- _What you are asked to do_
Pull each line holding "person" out of the entries below.

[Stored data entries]
━━━━━━━━━━

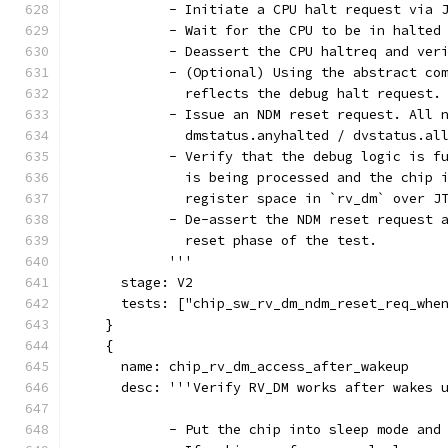
            - Initiate a CPU halt request via 
            - Wait for the CPU to be in halted
            - Deassert the CPU haltreq and ver
            - (Optional) Using the abstract co
              reflects the debug halt request.
            - Issue an NDM reset request. All 
              dmstatus.anyhalted / dvstatus.al
            - Verify that the debug logic is f
              is being processed and the chip 
              register space in `rv_dm` over J
            - De-assert the NDM reset request 
              reset phase of the test.
            '''
      stage: V2
      tests: ["chip_sw_rv_dm_ndm_reset_req_whe
    }
    {
      name: chip_rv_dm_access_after_wakeup
      desc: '''Verify RV_DM works after wakes 
            - Put the chip into sleep mode and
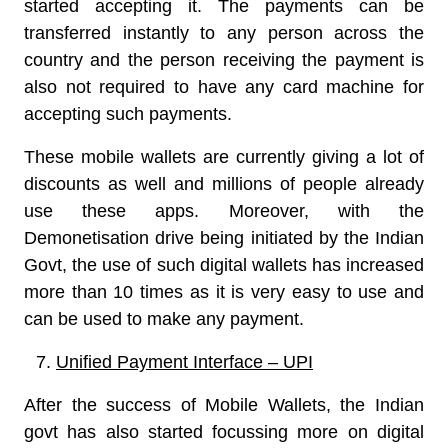
started accepting it. The payments can be
transferred instantly to any person across the
country and the person receiving the payment is
also not required to have any card machine for
accepting such payments.
These mobile wallets are currently giving a lot of
discounts as well and millions of people already
use these apps. Moreover, with the
Demonetisation drive being initiated by the Indian
Govt, the use of such digital wallets has increased
more than 10 times as it is very easy to use and
can be used to make any payment.
Unified Payment Interface – UPI
After the success of Mobile Wallets, the Indian
govt has also started focussing more on digital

━━━━━━━━━━

- _Your response_
transferred instantly to any person across the
country and the person receiving the payment is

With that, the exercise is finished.